Was in a doctor’s office yesterday and, with time to kill, I started flipping through a magazine when I came across a recipe for Caldo Verde or “Portuguese Green Soup”. What immediately caught my eye with this one is two of my favourite ingredients….. Chorizo sausage and Navy beans and so I knew I just had to make it.

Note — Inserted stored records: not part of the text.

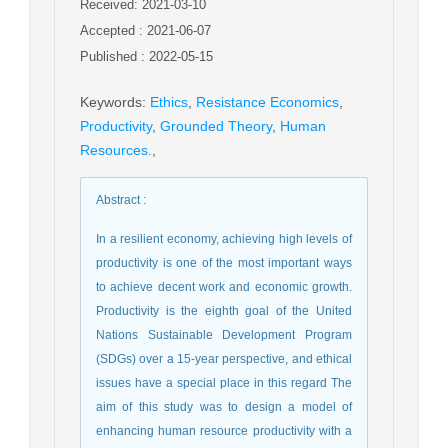
Received: 2021-03-10
Accepted : 2021-06-07
Published : 2022-05-15
Keywords
:
Ethics
,
Resistance Economics
,
Productivity
,
Grounded Theory
,
Human
Resources.
,
Abstract
:
In a resilient economy, achieving high levels of
productivity is one of the most important ways
to achieve decent work and economic growth.
Productivity is the eighth goal of the United
Nations Sustainable Development Program
(SDGs) over a 15-year perspective, and ethical
issues have a special place in this regard The
aim of this study was to design a model of
enhancing human resource productivity with a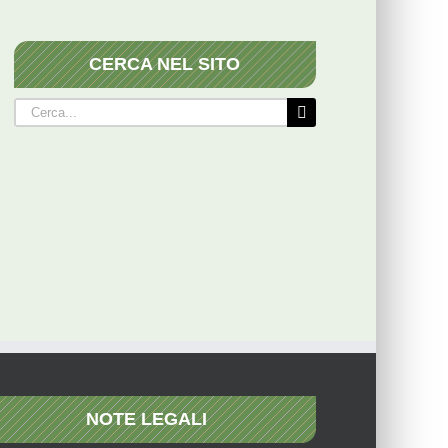
CERCA NEL SITO
Cerca
per:
NOTE LEGALI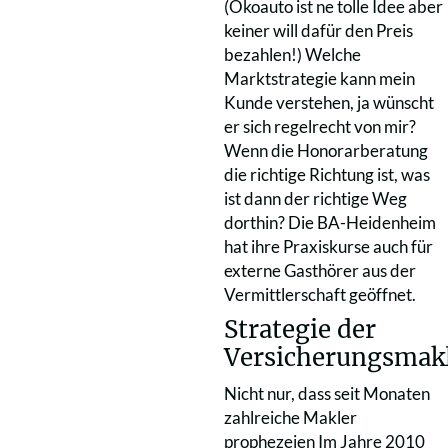
(Ökoauto ist ne tolle Idee aber
keiner will dafür den Preis
bezahlen!) Welche
Marktstrategie kann mein
Kunde verstehen, ja wünscht
er sich regelrecht von mir?
Wenn die Honorarberatung
die richtige Richtung ist, was
ist dann der richtige Weg
dorthin? Die BA-Heidenheim
hat ihre Praxiskurse auch für
externe Gasthörer aus der
Vermittlerschaft geöffnet.
Strategie der
Versicherungsmak
Nicht nur, dass seit Monaten
zahlreiche Makler
prophezeien Im Jahre 2010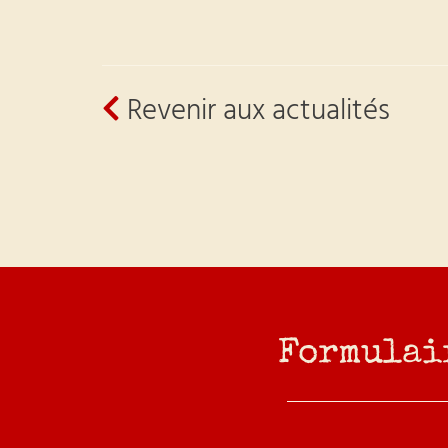
Revenir aux actualités
Formulai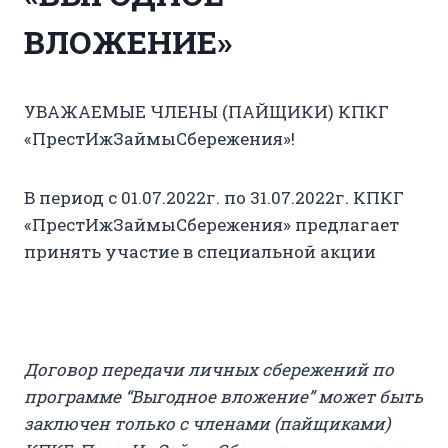
ВЛОЖЕНИЕ»
УВАЖАЕМЫЕ ЧЛЕНЫ (ПАЙЩИКИ) КПКГ
«ПрестИжЗаймыСбережения»!
В период с 01.07.2022г. по 31.07.2022г. КПКГ
«ПрестИжЗаймыСбережения» предлагает
принять участие в специальной акции
Договор передачи личных сбережений по
программе “Выгодное вложение” может быть
заключен только с членами (пайщиками)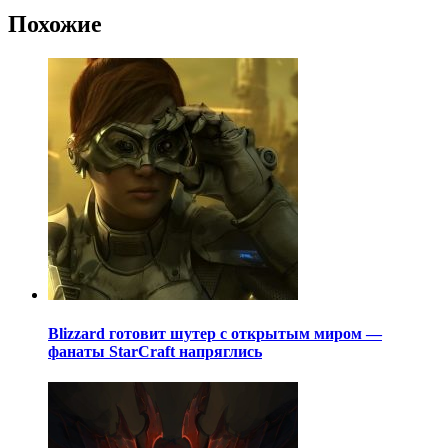
Похожие
Blizzard готовит шутер с открытым миром —
фанаты StarCraft напряглись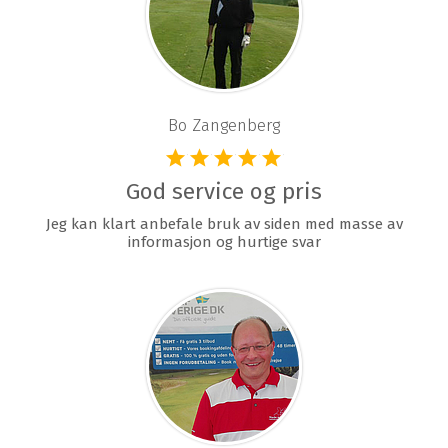
Bo Zangenberg
God service og pris
Jeg kan klart anbefale bruk av siden med masse av
informasjon og hurtige svar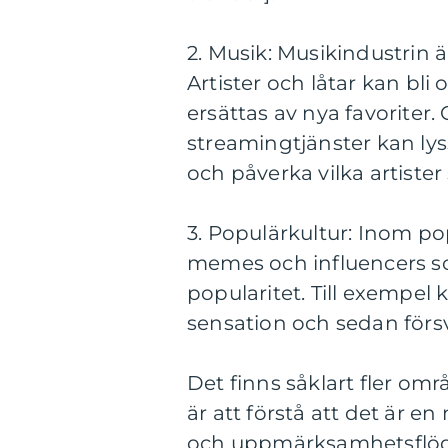
2. Musik: Musikindustrin 
Artister och låtar kan bl
ersättas av nya favorite
streamingtjänster kan ly
och påverka vilka artiste
3. Populärkultur: Inom po
memes och influencers s
popularitet. Till exempel k
sensation och sedan försv
Det finns såklart fler omr
är att förstå att det är e
och uppmärksamhetsflöd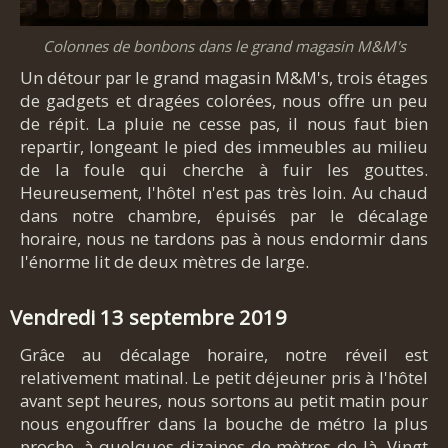
Colonnes de bonbons dans le grand magasin M&M's
Un détour par le grand magasin M&M's, trois étages
de gadgets et dragées colorées, nous offre un peu
de répit. La pluie ne cesse pas, il nous faut bien
repartir, longeant le pied des immeubles au milieu
de la foule qui cherche à fuir les gouttes.
Heureusement, l'hôtel n'est pas très loin. Au chaud
dans notre chambre, épuisés par le décalage
horaire, nous ne tardons pas à nous endormir dans
l'énorme lit de deux mètres de large.
Vendredi 13 septembre 2019
Grâce au décalage horaire, notre réveil est
relativement matinal. Le petit déjeuner pris à l'hôtel
avant sept heures, nous sortons au petit matin pour
nous engouffrer dans la bouche de métro la plus
proche, à quelques dizaines de mètres de là. Vingt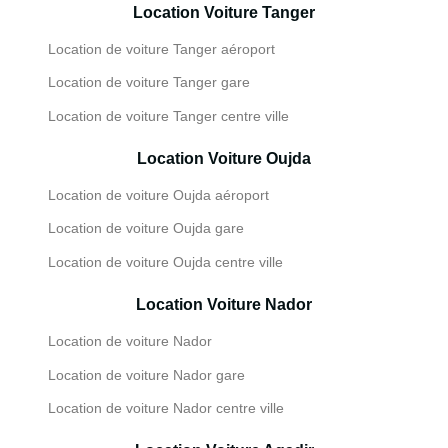
Location Voiture Tanger
Location de voiture Tanger aéroport
Location de voiture Tanger gare
Location de voiture Tanger centre ville
Location Voiture Oujda
Location de voiture Oujda aéroport
Location de voiture Oujda gare
Location de voiture Oujda centre ville
Location Voiture Nador
Location de voiture Nador
Location de voiture Nador gare
Location de voiture Nador centre ville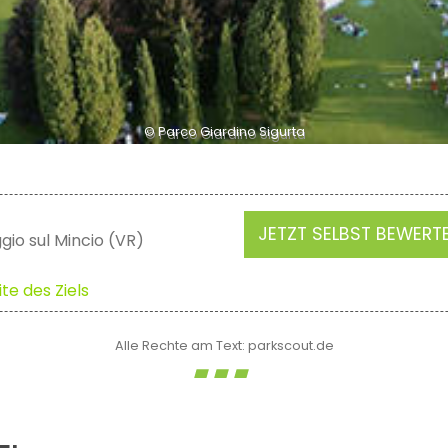
© Parco Giardino Sigurta
JETZT SELBST BEWERT
io sul Mincio (VR)
te des Ziels
Alle Rechte am Text: parkscout.de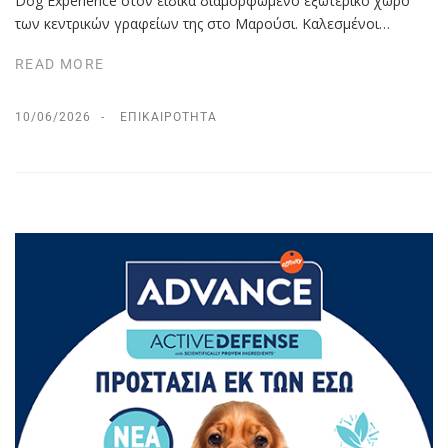
Dog Experience στον ειδικά διαμορφωμένο εξωτερικό χώρο
των κεντρικών γραφείων της στο Μαρούσι. Καλεσμένοι…
READ MORE
10/06/2026
ΕΠΙΚΑΙΡΌΤΗΤΑ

Traditional Caldo Verde, from what I have managed to find out, contains ( amongst other things) Kale and Potatoes but seeing how I didn’t have Kale and didn’t really feel like peeling potatoes I left them out and substituted Savoy cabbage for the Kale. In addition I strayed a little bit more from the recipe I found by adding a bit of spice in the form of a Poblano pepper and some Cajun seasoning. The addition of the Cajun seasoning and the Poblano pepper makes this a perfect “I feel awful from a cold” type of soup since it provides a warm and comfy feeling and the spices help clear your sinuses.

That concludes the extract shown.